51:1 Be gracious to me, O God, according to Thy lovingkindness;
According to the greatness of Thy compassion blot out my transgressions.

David appealed for mercy even before he mentioned his sin. He asked God to blot out or wipe away his transgressions as one would erase the writing from a ledger (see also Isa. 43:25). The word transgression describes a willful and deliberate act of rebellion against the revealed commandment of God. It means to step beyond the boundary, to enter into a territory where one should not pass.
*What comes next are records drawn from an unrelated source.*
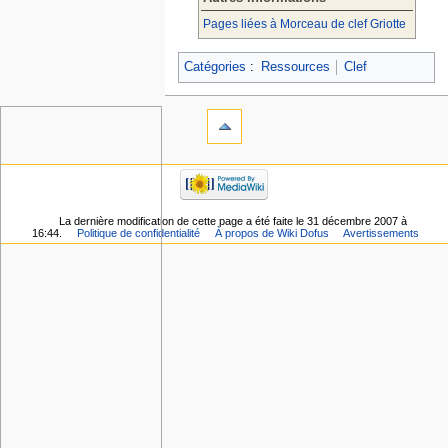
Pages liées à Morceau de clef Griotte
Catégories
:
Ressources
Clef
La dernière modification de cette page a été faite le 31 décembre 2007 à
16:44.
Politique de confidentialité
À propos de Wiki Dofus
Avertissements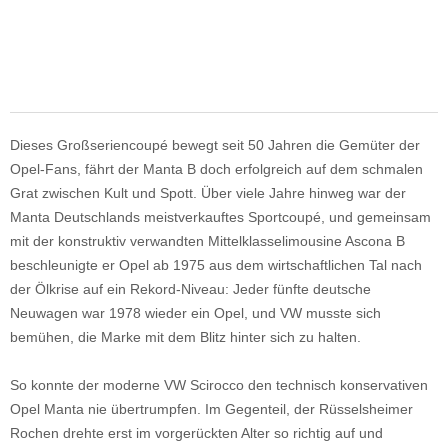
Dieses Großseriencoupé bewegt seit 50 Jahren die Gemüter der
Opel-Fans, fährt der Manta B doch erfolgreich auf dem schmalen
Grat zwischen Kult und Spott. Über viele Jahre hinweg war der
Manta Deutschlands meistverkauftes Sportcoupé, und gemeinsam
mit der konstruktiv verwandten Mittelklasselimousine Ascona B
beschleunigte er Opel ab 1975 aus dem wirtschaftlichen Tal nach
der Ölkrise auf ein Rekord-Niveau: Jeder fünfte deutsche
Neuwagen war 1978 wieder ein Opel, und VW musste sich
bemühen, die Marke mit dem Blitz hinter sich zu halten.
So konnte der moderne VW Scirocco den technisch konservativen
Opel Manta nie übertrumpfen. Im Gegenteil, der Rüsselsheimer
Rochen drehte erst im vorgerückten Alter so richtig auf und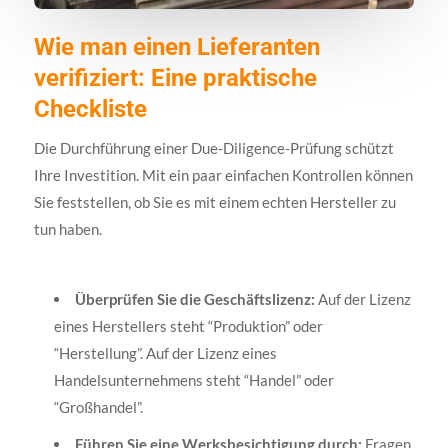
Wie man einen Lieferanten
verifiziert: Eine praktische
Checkliste
Die Durchführung einer Due-Diligence-Prüfung schützt
Ihre Investition. Mit ein paar einfachen Kontrollen können
Sie feststellen, ob Sie es mit einem echten Hersteller zu
tun haben.
Überprüfen Sie die Geschäftslizenz:
Auf der Lizenz
eines Herstellers steht “Produktion” oder
“Herstellung”. Auf der Lizenz eines
Handelsunternehmens steht “Handel” oder
“Großhandel”.
Führen Sie eine Werksbesichtigung durch:
Fragen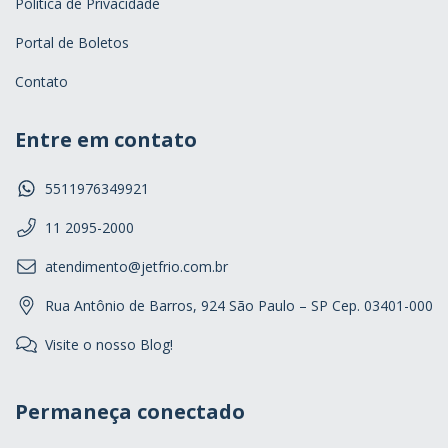
Politica de Privacidade
Portal de Boletos
Contato
Entre em contato
5511976349921
11 2095-2000
atendimento@jetfrio.com.br
Rua Antônio de Barros, 924 São Paulo – SP Cep. 03401-000
Visite o nosso Blog!
Permaneça conectado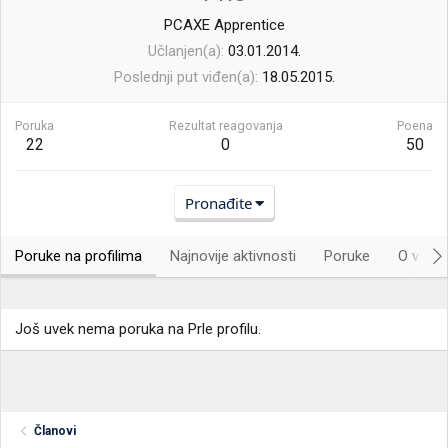
PCAXE Apprentice
Učlanjen(a)
03.01.2014.
Poslednji put viđen(a)
18.05.2015.
Poruka
Rezultat reagovanja
Poena
22
0
50
Pronađite
Poruke na profilima
Najnovije aktivnosti
Poruke
O vama.
Još uvek nema poruka na Prle profilu.
Članovi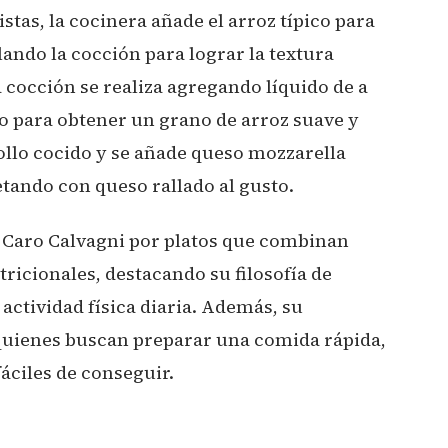
stas, la cocinera añade el arroz típico para
lando la cocción para lograr la textura
a cocción se realiza agregando líquido de a
o para obtener un grano de arroz suave y
pollo cocido y se añade queso mozzarella
tando con queso rallado al gusto.
de Caro Calvagni por platos que combinan
tricionales, destacando su filosofía de
actividad física diaria. Además, su
 quienes buscan preparar una comida rápida,
fáciles de conseguir.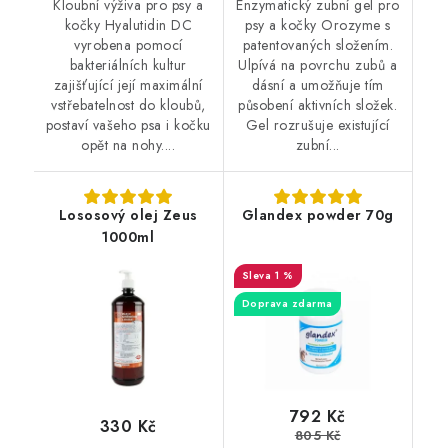
Kloubní výživa pro psy a
Enzymatický zubní gel pro
kočky Hyalutidin DC
psy a kočky Orozyme s
vyrobena pomocí
patentovaných složením.
bakteriálních kultur
Ulpívá na povrchu zubů a
zajišťující její maximální
dásní a umožňuje tím
vstřebatelnost do kloubů,
působení aktivních složek.
postaví vašeho psa i kočku
Gel rozrušuje existující
opět na nohy....
zubní...
Lososový olej Zeus
Glandex powder 70g
1000ml
1 %
Doprava zdarma
792 Kč
330 Kč
805 Kč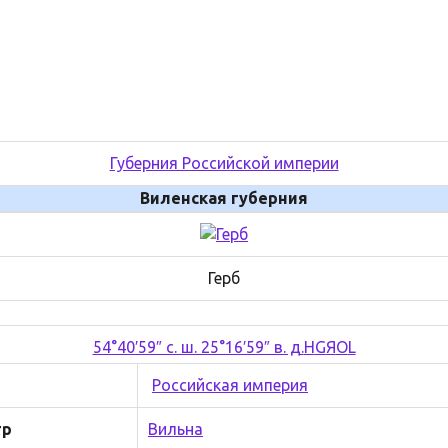
Губерния Российской империи
Виленская губерния
Герб
54°40′59″ с. ш. 25°16′59″ в. д.
H
G
Я
O
L
Российская империя
тр
Вильна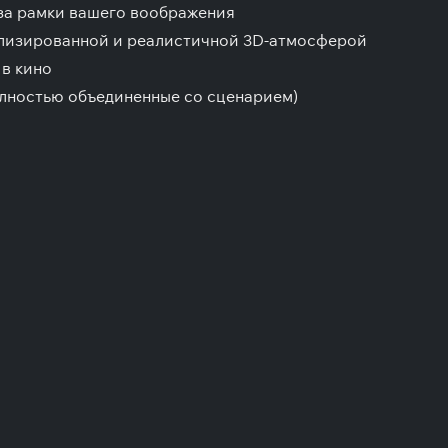
за рамки вашего воображения
лизированной и реалистичной 3D-атмосферой
 в кино
лностью объединенные со сценарием)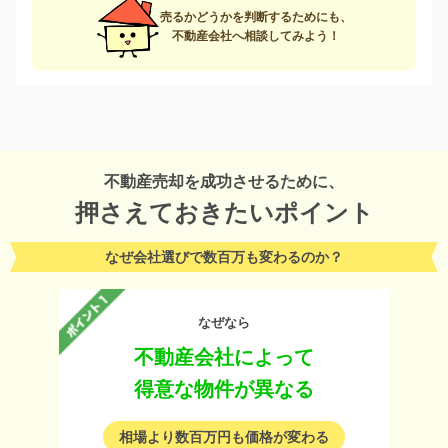
売るかどうかを判断するためにも、
不動産会社へ相談してみよう！
不動産売却を成功させるために、
押さえておきたいポイント
なぜ会社選びで数百万も変わるのか？
なぜなら
不動産会社によって
得意な物件が異なる
相場より数百万円も価格が変わる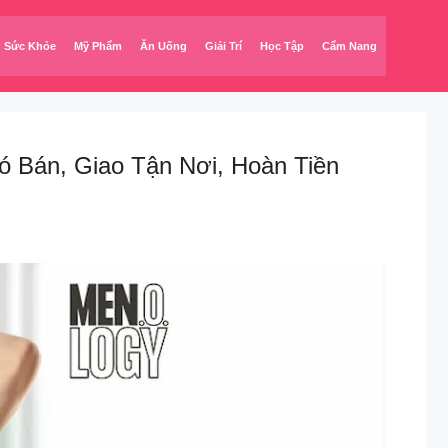
Sức Khỏe
Mỹ Phẩm
Ăn Uống
Giải Trí
Học Tập
Cẩm Nang
 Bán, Giao Tận Nơi, Hoàn Tiền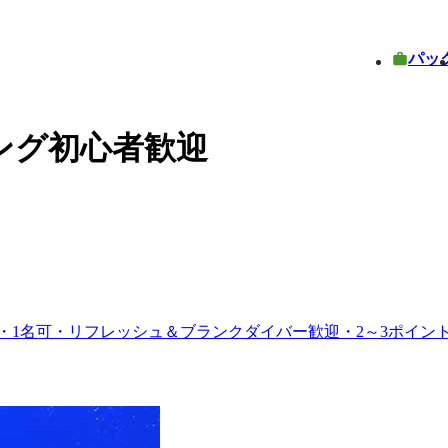
パッ
ング初心者歓迎
日・1名可・リフレッシュ＆ブランクダイバー歓迎・2～3ポイ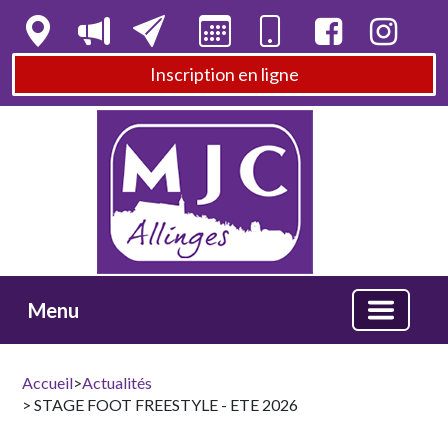
Inscription en ligne
Menu
Accueil
>
Actualités
> STAGE FOOT FREESTYLE - ETE 2026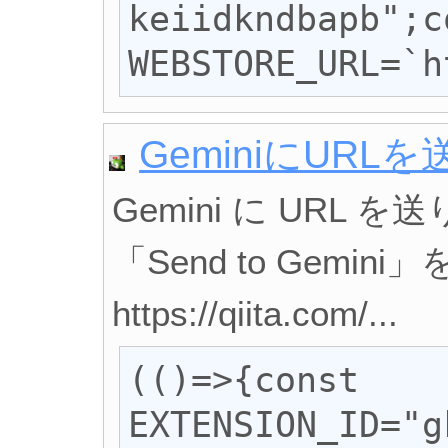
keiidkndbapb";co
WEBSTORE_URL=`h
GeminiにURLを
Gemini に URL 
「Send to Gemin
https://qiita.com/...
(()=>{const 
EXTENSION_ID="g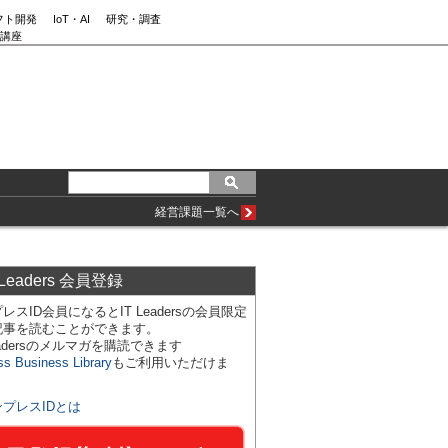
フト開発
IoT・AI
研究・調査
講座
経営課題一覧へ
 Leaders 会員登録
レスID会員になるとIT Leadersの会員限定
記事を読むことができます。
Leadersのメルマガを購読できます
ss Business Library
もご利用いただけま
ンプレスIDとは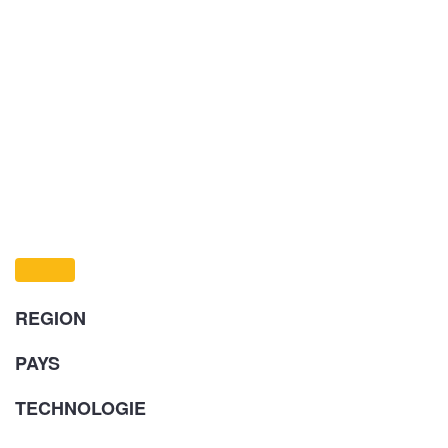
REGION
PAYS
TECHNOLOGIE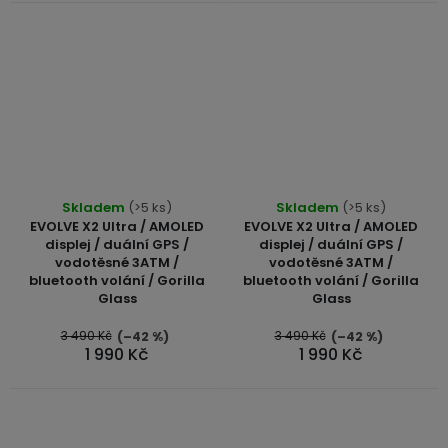
Skladem
(>5 ks)
Skladem
(>5 ks)
EVOLVE X2 Ultra / AMOLED
EVOLVE X2 Ultra / AMOLED
displej / duální GPS /
displej / duální GPS /
vodotěsné 3ATM /
vodotěsné 3ATM /
bluetooth volání / Gorilla
bluetooth volání / Gorilla
Glass
Glass
3 490 Kč
3 490 Kč
(–42 %)
(–42 %)
1 990 Kč
1 990 Kč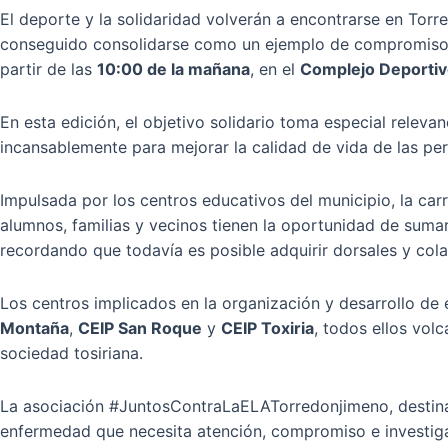
El deporte y la solidaridad volverán a encontrarse en Torr
conseguido consolidarse como un ejemplo de compromiso co
partir de las
10:00 de la mañana
, en el
Complejo Deportiv
En esta edición, el objetivo solidario toma especial releva
incansablemente para mejorar la calidad de vida de las pe
Impulsada por los centros educativos del municipio, la car
alumnos, familias y vecinos tienen la oportunidad de sumar
recordando que todavía es posible adquirir dorsales y col
Los centros implicados en la organización y desarrollo de 
Montaña
,
CEIP San Roque
y
CEIP Toxiria
, todos ellos vol
sociedad tosiriana.
La asociación #JuntosContraLaELATorredonjimeno, destinat
enfermedad que necesita atención, compromiso e investig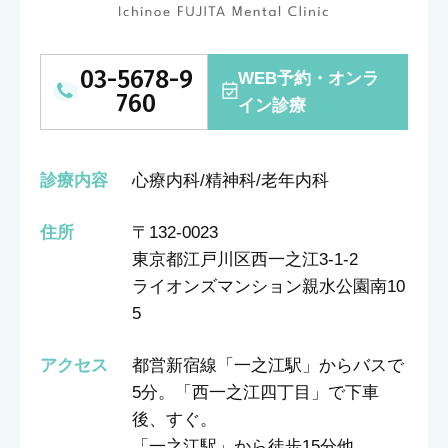
03-5678-9
WEB予約・オンラ
760
イン診療
診療内容
心療内科/精神科/老年内科
住所
〒132-0023
東京都江戸川区西一之江3-1-2
ライオンズマンション親水公園南10
5
アクセス
都営新宿線「一之江駅」からバスで
5分。「西一之江四丁目」で下車
後、すぐ。
「一之江駅」から徒歩15分他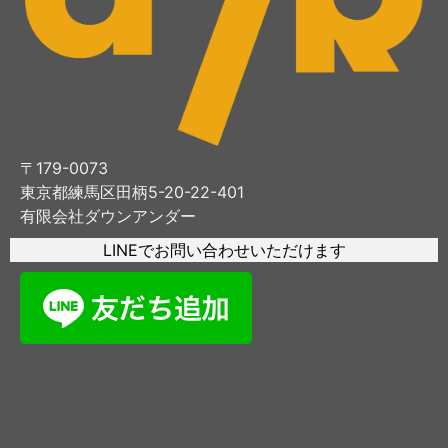
〒179-0073
東京都練馬区田柄5-20-22-401
有限会社ダウンアンダー
LINEでお問い合わせいただけます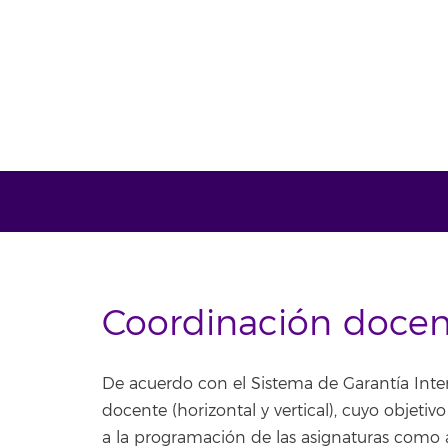
Coordinación doce
De acuerdo con el Sistema de Garantía Inter
docente (horizontal y vertical), cuyo objetiv
a la programación de las asignaturas como a 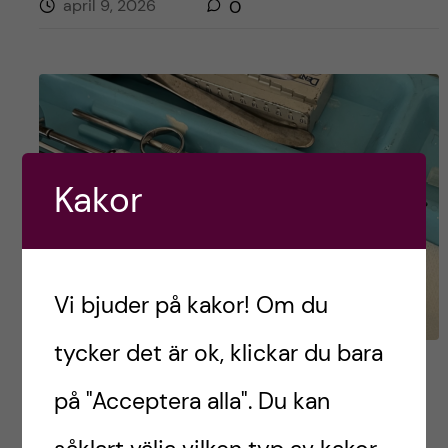
april 9, 2026
0
Kakor
Vi bjuder på kakor! Om du
tycker det är ok, klickar du bara
Hur är det att plugga till
på "Acceptera alla". Du kan
tandläkare i Zimbabwe?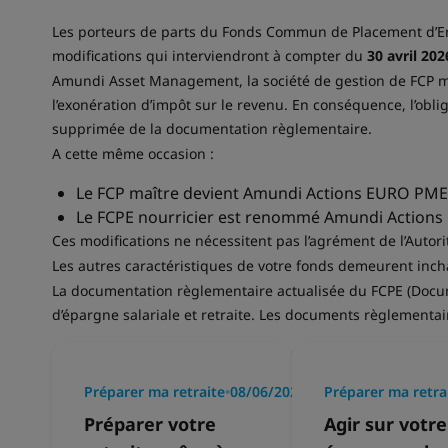
Les porteurs de parts du Fonds Commun de Placement d’En
modifications qui interviendront à compter du
30 avril 202
Amundi Asset Management, la société de gestion de FCP 
l’exonération d’impôt sur le revenu. En conséquence, l’obli
supprimée de la documentation règlementaire.
A cette même occasion :
Le FCP maître devient Amundi Actions EURO PME
Le FCPE nourricier est renommé Amundi Actions
Ces modifications ne nécessitent pas l’agrément de l’Auto
Les autres caractéristiques de votre fonds demeurent inc
La documentation règlementaire actualisée du FCPE (Documen
d’épargne salariale et retraite. Les documents règlementai
Préparer ma retraite
•
08/06/2026
Préparer ma retra
Préparer votre
Agir sur votre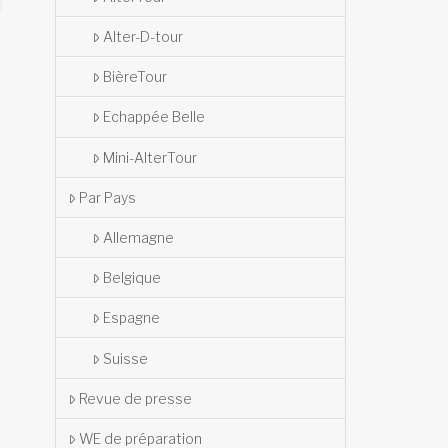
Alter-D-tour
BièreTour
Echappée Belle
Mini-AlterTour
Par Pays
Allemagne
Belgique
Espagne
Suisse
Revue de presse
WE de préparation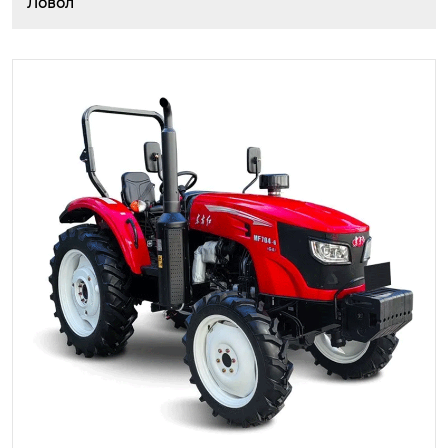
Ловол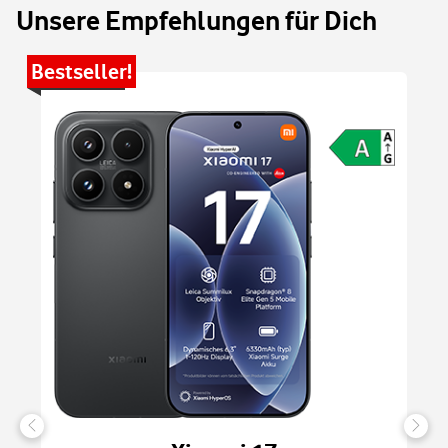
Unsere Empfehlungen für Dich
Bestseller!
Be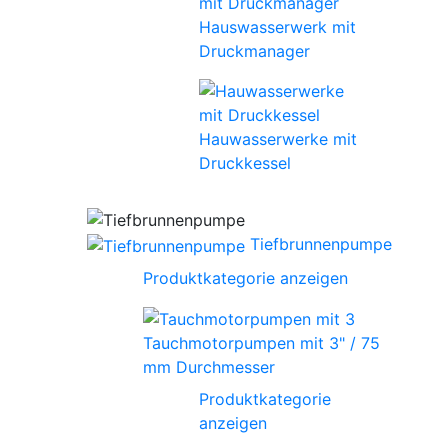
Hauswasserwerk mit
Druckmanager
Hauwasserwerke mit
Druckkessel
Tiefbrunnenpumpe
Produktkategorie anzeigen
Tauchmotorpumpen mit 3" / 75
mm Durchmesser
Produktkategorie
anzeigen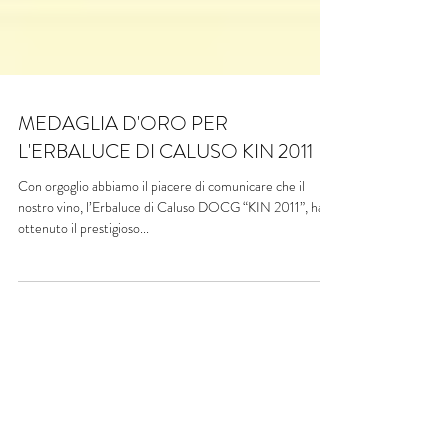
MEDAGLIA D'ORO PER
L'ERBALUCE DI CALUSO KIN 2011
Con orgoglio abbiamo il piacere di comunicare che il
nostro vino, l’Erbaluce di Caluso DOCG “KIN 2011”, ha
ottenuto il prestigioso...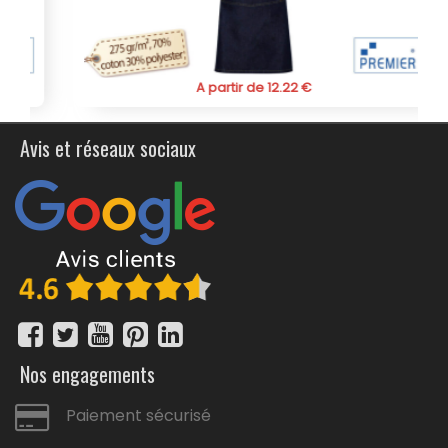
A partir de 12.22 €
Avis et réseaux sociaux
Nos engagements
Paiement sécurisé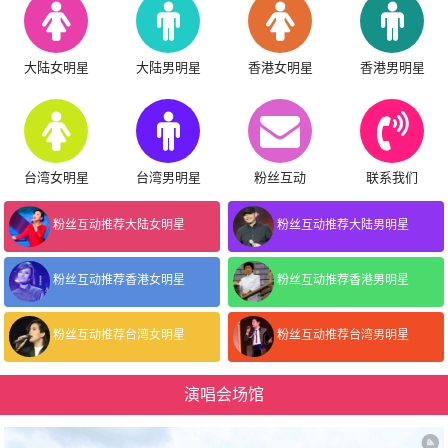
大陆女明星
大陆男明星
香港女明星
香港男明星
台湾女明星
台湾男明星
粉丝互动
联系我们
粉丝互动推荐大陆女明星
粉丝互动推荐大陆男明星
粉丝互动推荐香港女明星
粉丝互动推荐香港男明星
粉丝互动推荐台湾女明星
粉丝互动推荐台湾男明星
演唱会场馆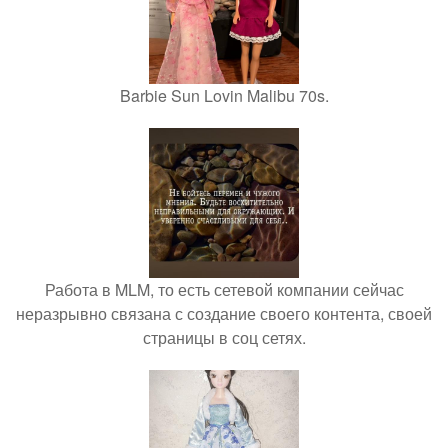
Barbie Sun Lovin Malibu 70s.
Работа в MLM, то есть сетевой компании сейчас
неразрывно связана с создание своего контента, своей
страницы в соц сетях.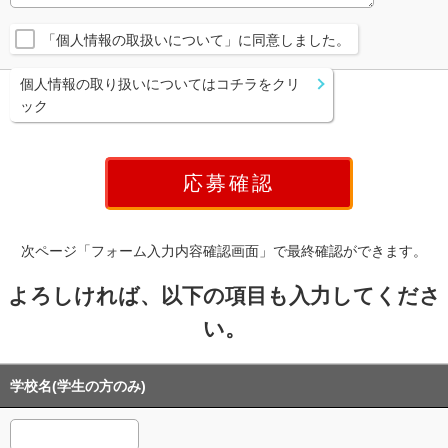
「個人情報の取扱いについて」に同意しました。
個人情報の取り扱いについてはコチラをクリ
ック
次ページ「フォーム入力内容確認画面」で最終確認ができます。
よろしければ、以下の項目も入力してくださ
い。
学校名(学生の方のみ)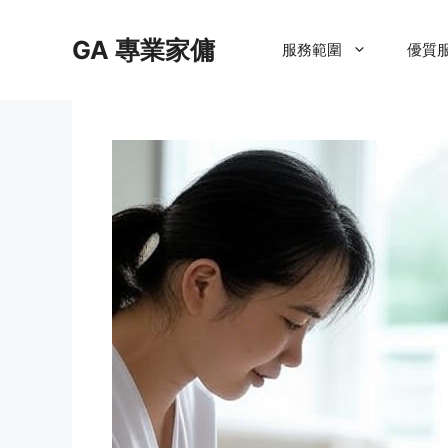
Skip
to
GA 專業家傭
服務範圍
優質
content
51:2 Wash me thoroughly from my iniquity,
And cleanse me from my sin.

Sin always leaves a stain, always defiles, and always makes us filthy on the inside. David asked God to wash him from his iniquity and cleanse him from his sin. The words wash and cleanse suggest repeated action to whatever extent it takes to make one clean, like repeatedly laundering a filthy garment. The word iniquity means crooked, perverse, or twisted conduct. It suggests a departure from the straight way. The word sin means to miss the mark. David did not ask God to remove the consequences or the punishment of his sin. His primary concern was the impact of his sin on his relationship with God.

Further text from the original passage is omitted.